じゃーん!と鶴丸はまるで手品のように机の上に7つの皿を出現させて、更にガスバーナーを出してきた。皿の上にはラップが掛けられていて、それぞれの金属名が書いてあった。

「じゃあ城田、適当に好きな金属を取ってみろ」
「……じゃあ、カルシウムで」
「その棒の先に金属がついてるから、先端をそっとガスバーナーの中に入れてみろ。あっと驚くぞ?」

鶴丸に言われた通り、皿に入っていた棒を掴んで彼が用意してくれたガスバーナー(ちなみに私はこれをつけるのがめちゃくちゃ下手だった)にそっと突っ込んだ。

「あっ」

するとどうだろうか!ただ炎の中に金属を入れただけで、青色だった炎が見事は橙赤色に変わったのだ。それは私にとって未知の領域で、魔法のようだった。ただの金属が、炎の色を変えるだけの力を持っているなんて、今まで知らなかった(正確には忘れていただけだ)。たった一つの炎色反応を見ただけなのに、私は楽しくなってきてカルシウムの炎色反応が終わると、次はリチウム、その次はバリウム、と次々と試していった。
深紅のような真っ赤な赤、煌めくような黄色、藤のような淡紫、エーゲ海のような青緑色。私の手元にある金属達は様々な色を見せてくれた。私が本当に子供のような顔をしていたのだろう。鶴丸はそんな私を見てくつくつと喉を鳴らして笑っていた。
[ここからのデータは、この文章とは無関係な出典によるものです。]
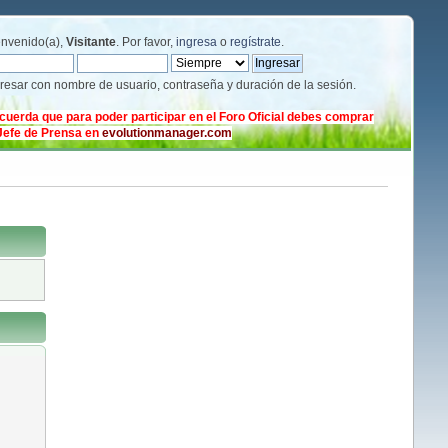
envenido(a),
Visitante
. Por favor,
ingresa
o
regístrate
.
gresar con nombre de usuario, contraseña y duración de la sesión.
cuerda que para poder participar en el Foro Oficial debes comprar
 Jefe de Prensa en
evolutionmanager.com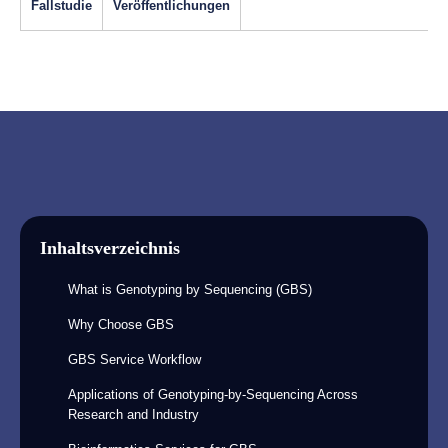
Fallstudie
Veröffentlichungen
Inhaltsverzeichnis
What is Genotyping by Sequencing (GBS)
Why Choose GBS
GBS Service Workflow
Applications of Genotyping-by-Sequencing Across
Research and Industry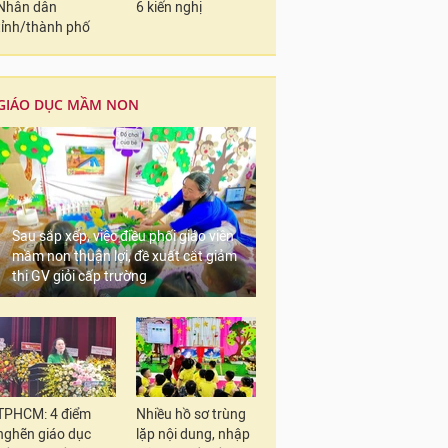
Nhân dân
6 kiến nghị
tỉnh/thành phố
GIÁO DỤC MẦM NON
Sau sắp xếp, việc điều phối giáo viên
mầm non thuận lợi, đề xuất cắt giảm
thi GV giỏi cấp trường
TPHCM: 4 điểm
Nhiều hồ sơ trùng
nghẽn giáo dục
lặp nội dung, nhập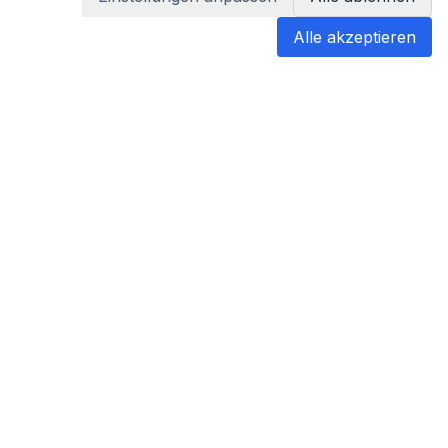
Alle akzeptieren
blabladoc
blabladoc macht Ihre medizinischen
Befunde in Sekundenschnelle
verständlich – so verstehen Sie
endlich alles.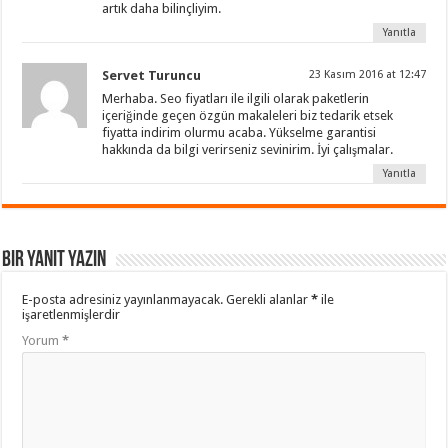
artık daha bilinçliyim.
Yanıtla
Servet Turuncu
23 Kasım 2016 at 12:47
Merhaba. Seo fiyatları ile ilgili olarak paketlerin
içeriğinde geçen özgün makaleleri biz tedarik etsek
fiyatta indirim olurmu acaba. Yükselme garantisi
hakkında da bilgi verirseniz sevinirim. İyi çalışmalar.
Yanıtla
Bir yanıt yazın
E-posta adresiniz yayınlanmayacak.
Gerekli alanlar
*
ile
işaretlenmişlerdir
Yorum
*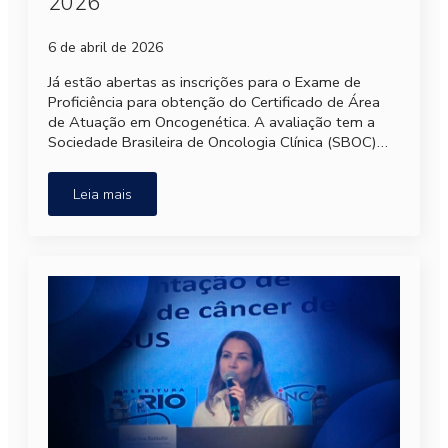
2026
6 de abril de 2026
Já estão abertas as inscrições para o Exame de
Proficiência para obtenção do Certificado de Área
de Atuação em Oncogenética. A avaliação tem a
Sociedade Brasileira de Oncologia Clínica (SBOC)…
Leia mais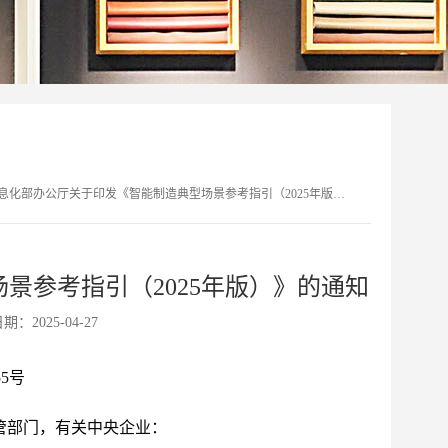
化部办公厅关于印发《智能制造典型场景参考指引（2025年版）》的通知
景参考指引（2025年版）》的通知
期：2025-04-27
5号
管部门，有关中央企业：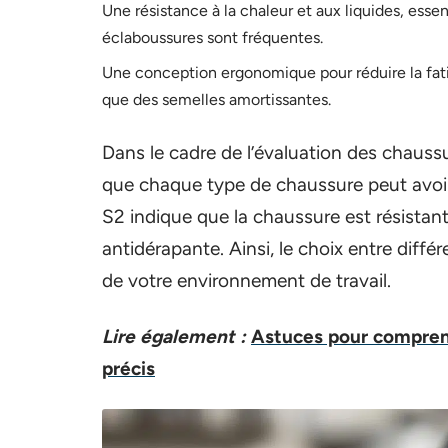
Une résistance à la chaleur et aux liquides, ess
éclaboussures sont fréquentes.
Une conception ergonomique pour réduire la fatigu
que des semelles amortissantes.
Dans le cadre de l’évaluation des chauss
que chaque type de chaussure peut avoir
S2 indique que la chaussure est résistant
antidérapante. Ainsi, le choix entre diffé
de votre environnement de travail.
Lire également :
Astuces pour compren
précis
「城田は本当に予想通り驚いてくれるから、俺も楽しいな」
「私も、この時間は楽しくて好きよ。ほんと、高校時代の化学教師が鶴丸だったら良かったのに」
「そう思ってくれてるのならこれは大成功だな!ちなみに、この炎色反応は花火に応用されている。花火に色が付いてるのは、火薬の中に金属が含まれていて、その金属が炎に反応しているからだ」
「へぇ……。じゃあ、化学教師の鶴丸先生は花火の色でなんの金属が入ってるか分かるの?」
「まぁ、大体はな」

そこは流石化学教師というところだろう。私なんてさっき実験したのにもうどの金属が何色になるかんて忘れてしまった。けれど、鶴丸イチオシの銅は、きちんと覚えている。